### [Document structure recognition data]
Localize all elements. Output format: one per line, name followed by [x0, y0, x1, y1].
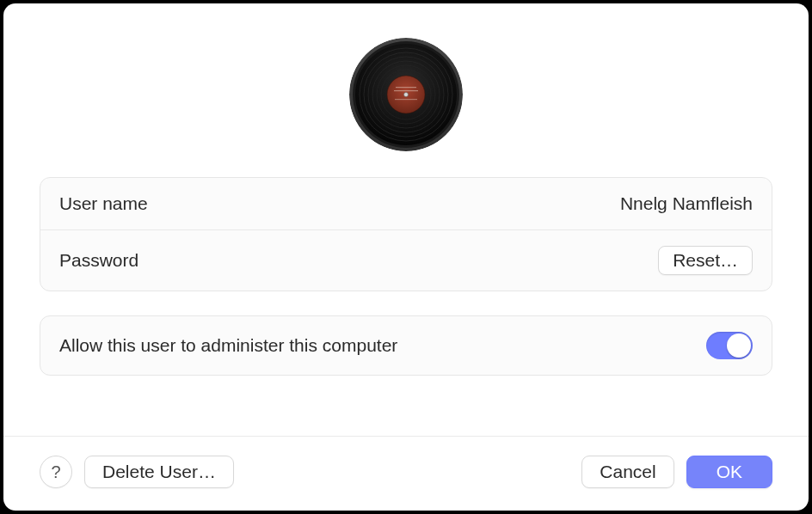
svg-rect-11 — [396, 87, 416, 88]
ok-button[interactable]: OK — [686, 456, 772, 488]
user-avatar[interactable] — [349, 38, 463, 151]
admin-label: Allow this user to administer this compu… — [59, 335, 397, 356]
toggle-knob — [727, 333, 751, 358]
username-label: User name — [59, 193, 148, 214]
admin-section: Allow this user to administer this compu… — [40, 315, 772, 376]
username-value: Nnelg Namfleish — [620, 193, 753, 214]
user-settings-dialog: User name Nnelg Namfleish Password Reset… — [3, 3, 809, 511]
password-row: Password Reset… — [40, 229, 772, 291]
svg-rect-12 — [394, 90, 418, 91]
cancel-button[interactable]: Cancel — [581, 456, 674, 488]
user-info-section: User name Nnelg Namfleish Password Reset… — [40, 177, 772, 291]
admin-row: Allow this user to administer this compu… — [40, 316, 772, 375]
help-button[interactable]: ? — [40, 456, 72, 488]
admin-toggle[interactable] — [706, 332, 753, 359]
username-row: User name Nnelg Namfleish — [40, 178, 772, 229]
help-icon: ? — [51, 462, 60, 482]
vinyl-record-icon — [349, 38, 463, 151]
password-label: Password — [59, 250, 138, 271]
svg-rect-13 — [395, 99, 417, 100]
dialog-content: User name Nnelg Namfleish Password Reset… — [3, 3, 809, 436]
dialog-footer: ? Delete User… Cancel OK — [3, 436, 809, 511]
reset-password-button[interactable]: Reset… — [658, 246, 753, 275]
delete-user-button[interactable]: Delete User… — [84, 456, 234, 488]
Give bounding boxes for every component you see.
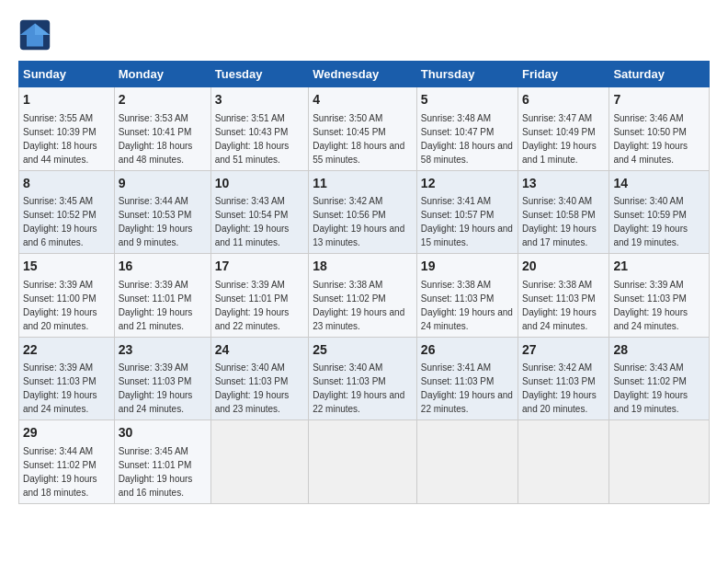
day-info: Sunrise: 3:41 AMSunset: 10:57 PMDaylight… — [421, 194, 514, 249]
calendar-cell — [309, 420, 417, 504]
day-info: Sunrise: 3:38 AMSunset: 11:02 PMDaylight… — [313, 278, 413, 333]
day-info: Sunrise: 3:42 AMSunset: 10:56 PMDaylight… — [313, 194, 413, 249]
calendar-cell: 23Sunrise: 3:39 AMSunset: 11:03 PMDaylig… — [114, 337, 210, 420]
calendar-cell: 6Sunrise: 3:47 AMSunset: 10:49 PMDayligh… — [518, 87, 609, 171]
header-friday: Friday — [518, 62, 609, 87]
header-sunday: Sunday — [19, 62, 115, 87]
calendar-cell: 17Sunrise: 3:39 AMSunset: 11:01 PMDaylig… — [210, 254, 308, 338]
day-number: 16 — [119, 258, 207, 276]
calendar-header-row: SundayMondayTuesdayWednesdayThursdayFrid… — [19, 62, 710, 87]
day-number: 13 — [522, 175, 605, 193]
day-info: Sunrise: 3:48 AMSunset: 10:47 PMDaylight… — [421, 111, 514, 167]
day-number: 15 — [23, 258, 110, 276]
day-info: Sunrise: 3:40 AMSunset: 11:03 PMDaylight… — [313, 361, 413, 416]
day-number: 30 — [119, 424, 207, 442]
day-info: Sunrise: 3:55 AMSunset: 10:39 PMDaylight… — [23, 111, 110, 167]
day-number: 25 — [313, 341, 413, 360]
calendar-cell: 12Sunrise: 3:41 AMSunset: 10:57 PMDaylig… — [416, 170, 518, 254]
page-header — [18, 18, 710, 52]
calendar-cell: 30Sunrise: 3:45 AMSunset: 11:01 PMDaylig… — [114, 420, 210, 504]
day-number: 11 — [313, 175, 413, 193]
day-number: 19 — [421, 258, 514, 276]
calendar-cell: 16Sunrise: 3:39 AMSunset: 11:01 PMDaylig… — [114, 254, 210, 338]
day-info: Sunrise: 3:40 AMSunset: 10:58 PMDaylight… — [522, 194, 605, 249]
day-number: 29 — [23, 424, 110, 442]
day-number: 4 — [313, 91, 413, 109]
calendar-cell: 28Sunrise: 3:43 AMSunset: 11:02 PMDaylig… — [609, 337, 710, 420]
day-info: Sunrise: 3:39 AMSunset: 11:03 PMDaylight… — [119, 361, 207, 416]
logo — [18, 18, 57, 52]
calendar-cell: 18Sunrise: 3:38 AMSunset: 11:02 PMDaylig… — [309, 254, 417, 338]
calendar-cell: 20Sunrise: 3:38 AMSunset: 11:03 PMDaylig… — [518, 254, 609, 338]
day-info: Sunrise: 3:39 AMSunset: 11:03 PMDaylight… — [23, 361, 110, 416]
header-saturday: Saturday — [609, 62, 710, 87]
calendar-cell: 2Sunrise: 3:53 AMSunset: 10:41 PMDayligh… — [114, 87, 210, 171]
calendar-week-row: 8Sunrise: 3:45 AMSunset: 10:52 PMDayligh… — [19, 170, 710, 254]
day-info: Sunrise: 3:46 AMSunset: 10:50 PMDaylight… — [613, 111, 705, 167]
calendar-week-row: 1Sunrise: 3:55 AMSunset: 10:39 PMDayligh… — [19, 87, 710, 171]
day-number: 17 — [215, 258, 304, 276]
calendar-cell: 29Sunrise: 3:44 AMSunset: 11:02 PMDaylig… — [19, 420, 115, 504]
day-info: Sunrise: 3:40 AMSunset: 11:03 PMDaylight… — [215, 361, 304, 416]
day-number: 9 — [119, 175, 207, 193]
day-number: 14 — [613, 175, 705, 193]
calendar-week-row: 29Sunrise: 3:44 AMSunset: 11:02 PMDaylig… — [19, 420, 710, 504]
day-number: 2 — [119, 91, 207, 109]
day-number: 5 — [421, 91, 514, 109]
day-number: 8 — [23, 175, 110, 193]
calendar-cell — [416, 420, 518, 504]
calendar-cell — [210, 420, 308, 504]
header-tuesday: Tuesday — [210, 62, 308, 87]
day-info: Sunrise: 3:47 AMSunset: 10:49 PMDaylight… — [522, 111, 605, 167]
calendar-cell: 1Sunrise: 3:55 AMSunset: 10:39 PMDayligh… — [19, 87, 115, 171]
day-number: 24 — [215, 341, 304, 360]
day-info: Sunrise: 3:44 AMSunset: 11:02 PMDaylight… — [23, 444, 110, 500]
day-info: Sunrise: 3:45 AMSunset: 10:52 PMDaylight… — [23, 194, 110, 249]
calendar-cell: 10Sunrise: 3:43 AMSunset: 10:54 PMDaylig… — [210, 170, 308, 254]
day-number: 10 — [215, 175, 304, 193]
day-info: Sunrise: 3:42 AMSunset: 11:03 PMDaylight… — [522, 361, 605, 416]
logo-icon — [18, 18, 51, 52]
day-number: 3 — [215, 91, 304, 109]
calendar-cell — [518, 420, 609, 504]
header-monday: Monday — [114, 62, 210, 87]
calendar-cell: 7Sunrise: 3:46 AMSunset: 10:50 PMDayligh… — [609, 87, 710, 171]
day-info: Sunrise: 3:43 AMSunset: 11:02 PMDaylight… — [613, 361, 705, 416]
day-number: 7 — [613, 91, 705, 109]
day-info: Sunrise: 3:53 AMSunset: 10:41 PMDaylight… — [119, 111, 207, 167]
day-info: Sunrise: 3:44 AMSunset: 10:53 PMDaylight… — [119, 194, 207, 249]
day-info: Sunrise: 3:39 AMSunset: 11:00 PMDaylight… — [23, 278, 110, 333]
day-number: 26 — [421, 341, 514, 360]
calendar-table: SundayMondayTuesdayWednesdayThursdayFrid… — [18, 61, 710, 504]
day-number: 12 — [421, 175, 514, 193]
day-number: 6 — [522, 91, 605, 109]
calendar-cell: 3Sunrise: 3:51 AMSunset: 10:43 PMDayligh… — [210, 87, 308, 171]
calendar-cell: 11Sunrise: 3:42 AMSunset: 10:56 PMDaylig… — [309, 170, 417, 254]
day-info: Sunrise: 3:38 AMSunset: 11:03 PMDaylight… — [421, 278, 514, 333]
calendar-week-row: 22Sunrise: 3:39 AMSunset: 11:03 PMDaylig… — [19, 337, 710, 420]
calendar-cell: 13Sunrise: 3:40 AMSunset: 10:58 PMDaylig… — [518, 170, 609, 254]
day-info: Sunrise: 3:50 AMSunset: 10:45 PMDaylight… — [313, 111, 413, 167]
day-info: Sunrise: 3:51 AMSunset: 10:43 PMDaylight… — [215, 111, 304, 167]
calendar-cell: 5Sunrise: 3:48 AMSunset: 10:47 PMDayligh… — [416, 87, 518, 171]
calendar-cell — [609, 420, 710, 504]
header-wednesday: Wednesday — [309, 62, 417, 87]
calendar-cell: 8Sunrise: 3:45 AMSunset: 10:52 PMDayligh… — [19, 170, 115, 254]
day-info: Sunrise: 3:38 AMSunset: 11:03 PMDaylight… — [522, 278, 605, 333]
calendar-cell: 27Sunrise: 3:42 AMSunset: 11:03 PMDaylig… — [518, 337, 609, 420]
calendar-cell: 15Sunrise: 3:39 AMSunset: 11:00 PMDaylig… — [19, 254, 115, 338]
day-info: Sunrise: 3:40 AMSunset: 10:59 PMDaylight… — [613, 194, 705, 249]
header-thursday: Thursday — [416, 62, 518, 87]
day-number: 23 — [119, 341, 207, 360]
day-number: 21 — [613, 258, 705, 276]
calendar-cell: 22Sunrise: 3:39 AMSunset: 11:03 PMDaylig… — [19, 337, 115, 420]
day-number: 27 — [522, 341, 605, 360]
day-number: 28 — [613, 341, 705, 360]
calendar-cell: 24Sunrise: 3:40 AMSunset: 11:03 PMDaylig… — [210, 337, 308, 420]
calendar-cell: 26Sunrise: 3:41 AMSunset: 11:03 PMDaylig… — [416, 337, 518, 420]
day-info: Sunrise: 3:39 AMSunset: 11:01 PMDaylight… — [119, 278, 207, 333]
day-number: 22 — [23, 341, 110, 360]
calendar-cell: 21Sunrise: 3:39 AMSunset: 11:03 PMDaylig… — [609, 254, 710, 338]
day-info: Sunrise: 3:43 AMSunset: 10:54 PMDaylight… — [215, 194, 304, 249]
calendar-cell: 4Sunrise: 3:50 AMSunset: 10:45 PMDayligh… — [309, 87, 417, 171]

### [Work to be completed]
Within the records, filter for lines that contain the word "SundayMondayTuesdayWednesdayThursdayFrid" and show each one.

### [Problem solution]
calendar-header-row: SundayMondayTuesdayWednesdayThursdayFrid… — [19, 62, 710, 87]
calendar-table: SundayMondayTuesdayWednesdayThursdayFrid… — [18, 61, 710, 504]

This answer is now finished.